◆ TASK INSTRUCTIONS
Could you reproduce every entry as it stands, leaving the pictures behind?
EXTRACTED INFORMATION START
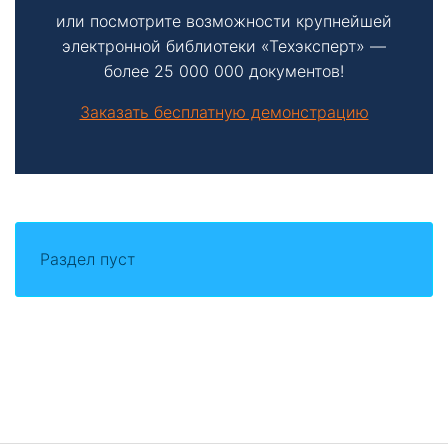
или посмотрите возможности крупнейшей
электронной библиотеки «Техэксперт» —
более 25 000 000 документов!
Заказать бесплатную демонстрацию
Раздел пуст
Боковая
панель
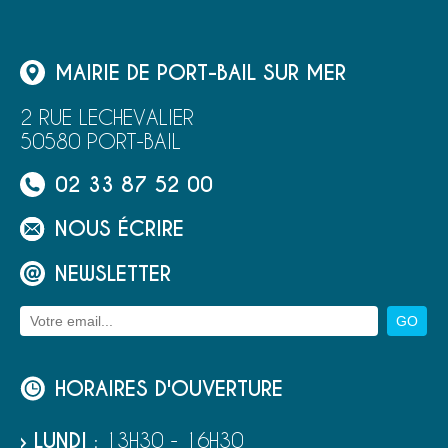
MAIRIE DE PORT-BAIL SUR MER
2 RUE LECHEVALIER
50580 PORT-BAIL
02 33 87 52 00
NOUS ÉCRIRE
NEWSLETTER
HORAIRES D'OUVERTURE
› LUNDI
: 13H30 - 16H30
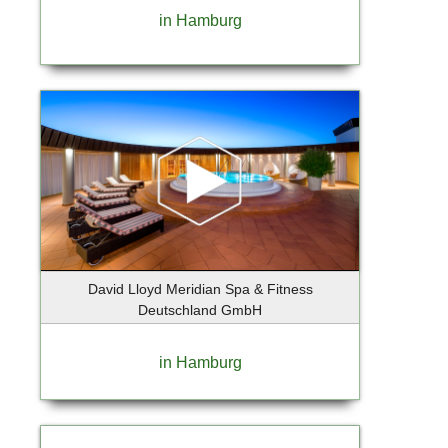
Berlin-Lichtenrade
in Hamburg
Berlin-Mitte
Berlin-Tempelhof
Berlin-Weissensee
Bernau bei Berlin OT Lobetal
Bispingen
Bochum
Bokkolt - Hanredder
Bonn
Bönningstedt
Börnsen
David Lloyd Meridian Spa & Fitness
Braak
Deutschland GmbH
Brandenburg an der Havel
Breiholz
in Hamburg
Bremen
Bremervörde
Brieselang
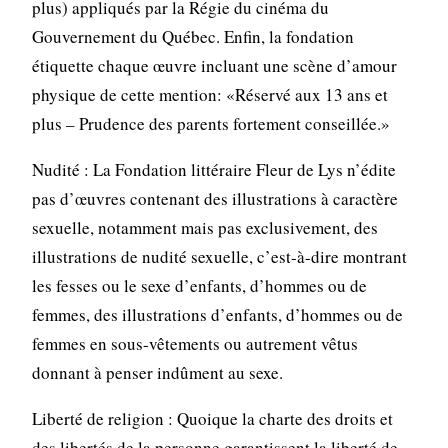
plus) appliqués par la Régie du cinéma du
Gouvernement du Québec. Enfin, la fondation
étiquette chaque œuvre incluant une scène d’amour
physique de cette mention: «Réservé aux 13 ans et
plus – Prudence des parents fortement conseillée.»
Nudité : La Fondation littéraire Fleur de Lys n’édite
pas d’œuvres contenant des illustrations à caractère
sexuelle, notamment mais pas exclusivement, des
illustrations de nudité sexuelle, c’est-à-dire montrant
les fesses ou le sexe d’enfants, d’hommes ou de
femmes, des illustrations d’enfants, d’hommes ou de
femmes en sous-vêtements ou autrement vêtus
donnant à penser indûment au sexe.
Liberté de religion : Quoique la charte des droits et
des libertés de la personne garantissent la liberté de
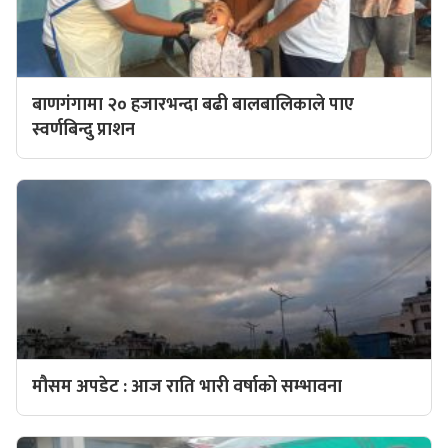
बाणगंगामा २० हजारभन्दा बढी बालबालिकाले पाए
स्वर्णबिन्दु प्राशन
मौसम अपडेट : आज राति भारी वर्षाको सम्भावना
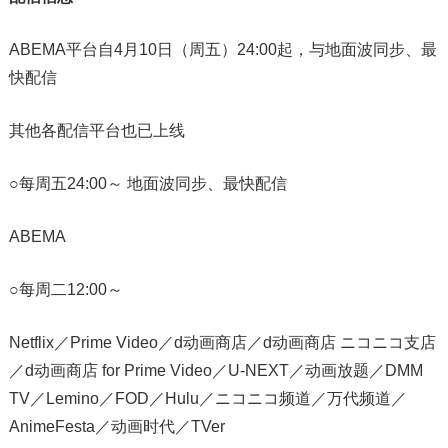
ABEMA平台自4月10日（周五）24:00起，与地面波同步、最
快配信
其他各配信平台也已上线
○每周五24:00～ 地面波同步、最快配信
ABEMA
○每周二12:00～
Netflix／Prime Video／d动画商店／d动画商店 ニコニコ支店
／d动画商店 for Prime Video／U-NEXT／动画放题／DMM
TV／Lemino／FOD／Hulu／ニコニコ频道／万代频道／
AnimeFesta／动画时代／TVer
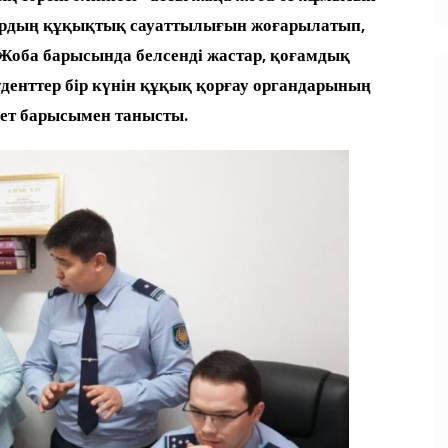
дардың құқықтық сауаттылығын жоғарылатып,
Жоба барысында белсенді жастар, қоғамдық
денттер бір күнін құқық қорғау органдарының
мет барысымен танысты.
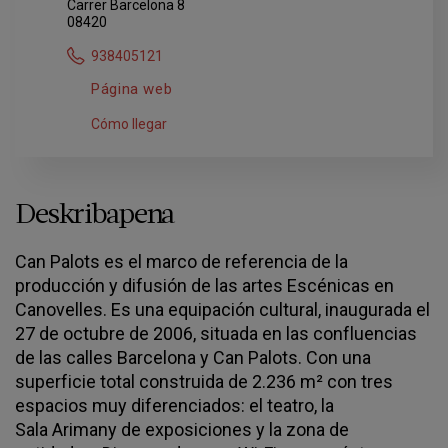
Carrer Barcelona 8
08420
938405121
Página web
Cómo llegar
Deskribapena
Can Palots es el marco de referencia de la
producción y difusión de las artes Escénicas en
Canovelles. Es una equipación cultural, inaugurada el
27 de octubre de 2006, situada en las confluencias
de las calles Barcelona y Can Palots. Con una
superficie total construida de 2.236 m² con tres
espacios muy diferenciados: el teatro, la
Sala Arimany de exposiciones y la zona de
EXTRACTED INFORMATION END
◆ WRITTEN REPLY
или посмотрите возможности крупнейшей
электронной библиотеки «Техэксперт» —
более 25 000 000 документов!
Заказать бесплатную демонстрацию
Раздел пуст
Боковая
панель
MAIRIE DE PORT-BAIL SUR MER
2 RUE LECHEVALIER
50580 PORT-BAIL
02 33 87 52 00
NOUS ÉCRIRE
NEWSLETTER
HORAIRES D'OUVERTURE
› LUNDI
: 13H30 - 16H30
Berlin-Lichtenrade
in Hamburg
Berlin-Mitte
Berlin-Tempelhof
Berlin-Weissensee
Bernau bei Berlin OT Lobetal
Bispingen
Bochum
Bokkolt - Hanredder
Bonn
Bönningstedt
Börnsen
David Lloyd Meridian Spa & Fitness
Braak
Deutschland GmbH
Brandenburg an der Havel
Breiholz
in Hamburg
Bremen
Bremervörde
Brieselang
plus) appliqués par la Régie du cinéma du
Gouvernement du Québec. Enfin, la fondation
étiquette chaque œuvre incluant une scène d’amour
physique de cette mention: «Réservé aux 13 ans et
plus – Prudence des parents fortement conseillée.»
Nudité : La Fondation littéraire Fleur de Lys n’édite
pas d’œuvres contenant des illustrations à caractère
sexuelle, notamment mais pas exclusivement, des
illustrations de nudité sexuelle, c’est-à-dire montrant
les fesses ou le sexe d’enfants, d’hommes ou de
femmes, des illustrations d’enfants, d’hommes ou de
femmes en sous-vêtements ou autrement vêtus
donnant à penser indûment au sexe.
Liberté de religion : Quoique la charte des droits et
des libertés de la personne garantissent la liberté de
बाणगंगामा २० हजारभन्दा बढी बालबालिकाले पाए
स्वर्णबिन्दु प्राशन
मौसम अपडेट : आज राति भारी वर्षाको सम्भावना
ABEMA平台自4月10日（周五）24:00起，与地面波同步、最
快配信
其他各配信平台也已上线
○每周五24:00～ 地面波同步、最快配信
ABEMA
○每周二12:00～
Netflix／Prime Video／d动画商店／d动画商店 ニコニコ支店
／d动画商店 for Prime Video／U-NEXT／动画放题／DMM
TV／Lemino／FOD／Hulu／ニコニコ频道／万代频道／
AnimeFesta／动画时代／TVer
дардың құқықтық сауаттылығын жоғарылатып,
Жоба барысында белсенді жастар, қоғамдық
денттер бір күнін құқық қорғау органдарының
мет барысымен танысты.
Carrer Barcelona 8
08420
938405121
Página web
Cómo llegar
Deskribapena
Can Palots es el marco de referencia de la
producción y difusión de las artes Escénicas en
Canovelles. Es una equipación cultural, inaugurada el
27 de octubre de 2006, situada en las confluencias
de las calles Barcelona y Can Palots. Con una
superficie total construida de 2.236 m² con tres
espacios muy diferenciados: el teatro, la
Sala Arimany de exposiciones y la zona de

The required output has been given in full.